■ What the exercise asks ■
Pick every line with "header" from the material below.

■ Records for this exercise ■
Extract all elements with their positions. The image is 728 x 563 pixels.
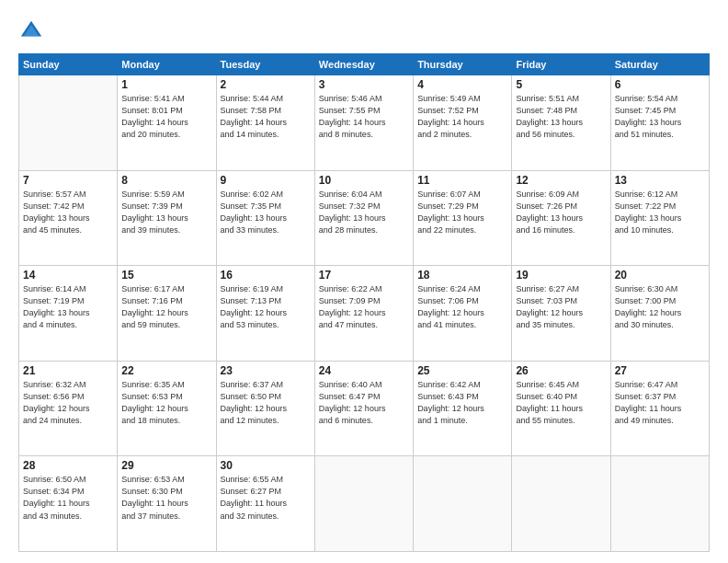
calendar-header-friday: Friday — [512, 54, 610, 75]
calendar-cell: 14Sunrise: 6:14 AM Sunset: 7:19 PM Dayli… — [19, 266, 118, 362]
cell-info: Sunrise: 5:46 AM Sunset: 7:55 PM Dayligh… — [319, 93, 409, 141]
day-number: 23 — [221, 364, 311, 377]
cell-info: Sunrise: 6:42 AM Sunset: 6:43 PM Dayligh… — [417, 379, 507, 427]
cell-info: Sunrise: 6:55 AM Sunset: 6:27 PM Dayligh… — [221, 474, 311, 522]
calendar-cell: 15Sunrise: 6:17 AM Sunset: 7:16 PM Dayli… — [118, 266, 216, 362]
calendar-cell: 8Sunrise: 5:59 AM Sunset: 7:39 PM Daylig… — [118, 170, 216, 266]
calendar-header-sunday: Sunday — [19, 54, 118, 75]
calendar-cell: 11Sunrise: 6:07 AM Sunset: 7:29 PM Dayli… — [414, 170, 512, 266]
day-number: 9 — [221, 174, 311, 187]
logo — [18, 18, 48, 44]
day-number: 10 — [319, 174, 409, 187]
cell-info: Sunrise: 6:07 AM Sunset: 7:29 PM Dayligh… — [417, 189, 507, 236]
day-number: 4 — [417, 78, 507, 91]
day-number: 26 — [516, 364, 606, 377]
cell-info: Sunrise: 5:44 AM Sunset: 7:58 PM Dayligh… — [221, 93, 311, 141]
day-number: 24 — [319, 364, 409, 377]
day-number: 21 — [23, 364, 113, 377]
day-number: 8 — [121, 174, 211, 187]
calendar-cell: 29Sunrise: 6:53 AM Sunset: 6:30 PM Dayli… — [118, 456, 216, 552]
day-number: 27 — [615, 364, 705, 377]
calendar-cell — [610, 456, 709, 552]
day-number: 30 — [221, 459, 311, 472]
calendar-cell — [414, 456, 512, 552]
day-number: 19 — [516, 269, 606, 282]
calendar-cell: 9Sunrise: 6:02 AM Sunset: 7:35 PM Daylig… — [216, 170, 314, 266]
day-number: 14 — [23, 269, 113, 282]
calendar-cell: 7Sunrise: 5:57 AM Sunset: 7:42 PM Daylig… — [19, 170, 118, 266]
cell-info: Sunrise: 5:54 AM Sunset: 7:45 PM Dayligh… — [615, 93, 705, 141]
cell-info: Sunrise: 6:27 AM Sunset: 7:03 PM Dayligh… — [516, 283, 606, 331]
calendar-cell: 19Sunrise: 6:27 AM Sunset: 7:03 PM Dayli… — [512, 266, 610, 362]
cell-info: Sunrise: 6:50 AM Sunset: 6:34 PM Dayligh… — [23, 474, 113, 522]
day-number: 3 — [319, 78, 409, 91]
calendar-header-saturday: Saturday — [610, 54, 709, 75]
cell-info: Sunrise: 6:24 AM Sunset: 7:06 PM Dayligh… — [417, 283, 507, 331]
day-number: 15 — [121, 269, 211, 282]
calendar-cell: 16Sunrise: 6:19 AM Sunset: 7:13 PM Dayli… — [216, 266, 314, 362]
day-number: 20 — [615, 269, 705, 282]
cell-info: Sunrise: 6:53 AM Sunset: 6:30 PM Dayligh… — [121, 474, 211, 522]
cell-info: Sunrise: 6:14 AM Sunset: 7:19 PM Dayligh… — [23, 283, 113, 331]
day-number: 13 — [615, 174, 705, 187]
cell-info: Sunrise: 6:30 AM Sunset: 7:00 PM Dayligh… — [615, 283, 705, 331]
calendar-header-wednesday: Wednesday — [314, 54, 413, 75]
calendar-header-monday: Monday — [118, 54, 216, 75]
cell-info: Sunrise: 5:51 AM Sunset: 7:48 PM Dayligh… — [516, 93, 606, 141]
calendar-week-row: 7Sunrise: 5:57 AM Sunset: 7:42 PM Daylig… — [19, 170, 710, 266]
calendar-cell: 17Sunrise: 6:22 AM Sunset: 7:09 PM Dayli… — [314, 266, 413, 362]
calendar-cell: 10Sunrise: 6:04 AM Sunset: 7:32 PM Dayli… — [314, 170, 413, 266]
cell-info: Sunrise: 6:35 AM Sunset: 6:53 PM Dayligh… — [121, 379, 211, 427]
cell-info: Sunrise: 6:40 AM Sunset: 6:47 PM Dayligh… — [319, 379, 409, 427]
calendar-cell — [19, 75, 118, 171]
calendar-cell: 13Sunrise: 6:12 AM Sunset: 7:22 PM Dayli… — [610, 170, 709, 266]
calendar-cell: 2Sunrise: 5:44 AM Sunset: 7:58 PM Daylig… — [216, 75, 314, 171]
day-number: 18 — [417, 269, 507, 282]
calendar-cell: 12Sunrise: 6:09 AM Sunset: 7:26 PM Dayli… — [512, 170, 610, 266]
calendar-cell: 4Sunrise: 5:49 AM Sunset: 7:52 PM Daylig… — [414, 75, 512, 171]
calendar-week-row: 28Sunrise: 6:50 AM Sunset: 6:34 PM Dayli… — [19, 456, 710, 552]
day-number: 5 — [516, 78, 606, 91]
calendar-cell: 3Sunrise: 5:46 AM Sunset: 7:55 PM Daylig… — [314, 75, 413, 171]
cell-info: Sunrise: 6:02 AM Sunset: 7:35 PM Dayligh… — [221, 189, 311, 236]
calendar-header-thursday: Thursday — [414, 54, 512, 75]
day-number: 28 — [23, 459, 113, 472]
calendar-cell: 1Sunrise: 5:41 AM Sunset: 8:01 PM Daylig… — [118, 75, 216, 171]
calendar-cell — [314, 456, 413, 552]
day-number: 22 — [121, 364, 211, 377]
calendar-week-row: 1Sunrise: 5:41 AM Sunset: 8:01 PM Daylig… — [19, 75, 710, 171]
cell-info: Sunrise: 6:04 AM Sunset: 7:32 PM Dayligh… — [319, 189, 409, 236]
calendar-cell: 24Sunrise: 6:40 AM Sunset: 6:47 PM Dayli… — [314, 361, 413, 456]
calendar-cell — [512, 456, 610, 552]
cell-info: Sunrise: 6:17 AM Sunset: 7:16 PM Dayligh… — [121, 283, 211, 331]
calendar-header-tuesday: Tuesday — [216, 54, 314, 75]
day-number: 17 — [319, 269, 409, 282]
day-number: 1 — [121, 78, 211, 91]
day-number: 25 — [417, 364, 507, 377]
calendar-cell: 6Sunrise: 5:54 AM Sunset: 7:45 PM Daylig… — [610, 75, 709, 171]
cell-info: Sunrise: 5:59 AM Sunset: 7:39 PM Dayligh… — [121, 189, 211, 236]
cell-info: Sunrise: 6:37 AM Sunset: 6:50 PM Dayligh… — [221, 379, 311, 427]
calendar-cell: 26Sunrise: 6:45 AM Sunset: 6:40 PM Dayli… — [512, 361, 610, 456]
calendar-cell: 18Sunrise: 6:24 AM Sunset: 7:06 PM Dayli… — [414, 266, 512, 362]
cell-info: Sunrise: 6:19 AM Sunset: 7:13 PM Dayligh… — [221, 283, 311, 331]
day-number: 12 — [516, 174, 606, 187]
day-number: 2 — [221, 78, 311, 91]
day-number: 11 — [417, 174, 507, 187]
cell-info: Sunrise: 5:57 AM Sunset: 7:42 PM Dayligh… — [23, 189, 113, 236]
page: SundayMondayTuesdayWednesdayThursdayFrid… — [0, 0, 728, 563]
calendar-cell: 25Sunrise: 6:42 AM Sunset: 6:43 PM Dayli… — [414, 361, 512, 456]
day-number: 6 — [615, 78, 705, 91]
calendar-week-row: 14Sunrise: 6:14 AM Sunset: 7:19 PM Dayli… — [19, 266, 710, 362]
cell-info: Sunrise: 5:49 AM Sunset: 7:52 PM Dayligh… — [417, 93, 507, 141]
calendar-cell: 21Sunrise: 6:32 AM Sunset: 6:56 PM Dayli… — [19, 361, 118, 456]
day-number: 29 — [121, 459, 211, 472]
day-number: 7 — [23, 174, 113, 187]
cell-info: Sunrise: 5:41 AM Sunset: 8:01 PM Dayligh… — [121, 93, 211, 141]
calendar-table: SundayMondayTuesdayWednesdayThursdayFrid… — [18, 53, 710, 552]
cell-info: Sunrise: 6:09 AM Sunset: 7:26 PM Dayligh… — [516, 189, 606, 236]
calendar-week-row: 21Sunrise: 6:32 AM Sunset: 6:56 PM Dayli… — [19, 361, 710, 456]
calendar-header-row: SundayMondayTuesdayWednesdayThursdayFrid… — [19, 54, 710, 75]
logo-icon — [18, 18, 44, 44]
calendar-cell: 5Sunrise: 5:51 AM Sunset: 7:48 PM Daylig… — [512, 75, 610, 171]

■ Output of the exercise ■
calendar-header-friday: Friday — [512, 54, 610, 75]
calendar-header-sunday: Sunday — [19, 54, 118, 75]
calendar-header-saturday: Saturday — [610, 54, 709, 75]
calendar-header-wednesday: Wednesday — [314, 54, 413, 75]
calendar-header-monday: Monday — [118, 54, 216, 75]
calendar-header-thursday: Thursday — [414, 54, 512, 75]
calendar-header-tuesday: Tuesday — [216, 54, 314, 75]
calendar-header-row: SundayMondayTuesdayWednesdayThursdayFrid… — [19, 54, 710, 75]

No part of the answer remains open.